Le jazz compte autant d'histoires de rédemptions que de hontes. Après l'épisode de la cymbale, Parker s'isole des mois entiers. A son retour, il estourbit toute la concurrence. Flanagan portera le statut de sideman à son sommet et réenregistrera Giant Steps pour exorciser l'Histoire. Mobley joue quelques mois au sein du quintet de Miles (il figure sur 2 excellents enregistrements live du quintet). Le son nouveau qu'il a rebâti auprès du potentat, en dépit des remontrances, va lui permettre de changer de gabarit. Le musicien aura trouvé des diamants dans sa bile.

1966-1967 : vache à lait du catalogue Blue Note

Hank Mobley découvre (hélas) l'héroïne à la fin des années 50. Toute sa vie, il lui faudra se battre avec les tourments de la dépendance. Pourtant, sa première incarcération pour ces sombres histoires de came a lieu 3 ans avant qu'il ne touche à cette saloperie pour la première fois. On vous parle d'une époque où les flics étaient commissionnés dès qu'ils arrêtaient un toxicomane (ou, en l'espèce, un supposé toxicomane) : les musiciens de jazz étaient des proies faciles et les victimes collatérales de ce système absurde, les sacrificiés sur l'autel de tous les bidouillages illégaux de la part d'une police immorale et corrompue. En 64, quand Mobley se fait arrêter en possession d'une petite quantité d'héroïne, il est bel et bien dépendant de cette merde qui brise autour de lui tant de musiciens de talent ; il se retrouve derrière les barreaux pour la troisième fois de son existence, subissant les conséquences d'une injuste probation initiale. A l'ombre, Mobley s'évade en composant. Il confie ses feuillets au pianiste et arrangeur Duke Pearson (qui a pris du galon chez Blue Note) et lui demande d'écrire les arrangements de chaque morceau, en spécifiant la formule particulière qu'il imagine. "Tu peux écrire ça en une journée alors qu'il me faudrait des semaines pour en arriver à bout", lui dit le saxophoniste en guise de remerciement. Cette remarque est juste : l'autre Duke est l'un des scribes les plus doués du jazz. 
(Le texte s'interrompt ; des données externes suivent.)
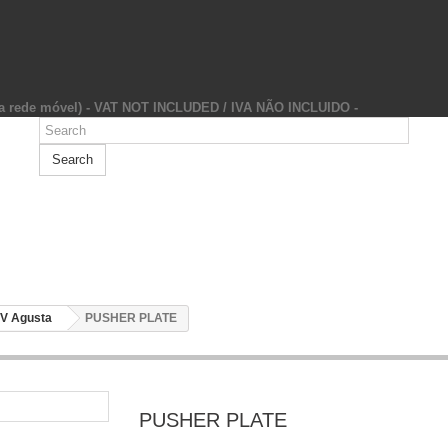
da rede móvel) - VAT NOT INCLUDED / IVA NÃO INCLUIDO -
Search
V Agusta
PUSHER PLATE
PUSHER PLATE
Le 18 mars 66, le saxophoniste à l'air libre investit les studios de Rudy Van Gelder et enregistre 4 compositions et un standard qui oscillent entre ténèbres et lumières dans le cadre d'une formule en septet soufflant ; s'y ébrouent Lee Morgan, James Spaulding, le tubiste Howard Johnson, l'euphoniumiste Kiane Zawadi et une section rythmique composée de McCoy Tyner, Bob Cranshaw et Billy Higgins. Il s'agit probablement de la plus belle session de la carrière de Mobley. De la plus directe et sincère en tout cas.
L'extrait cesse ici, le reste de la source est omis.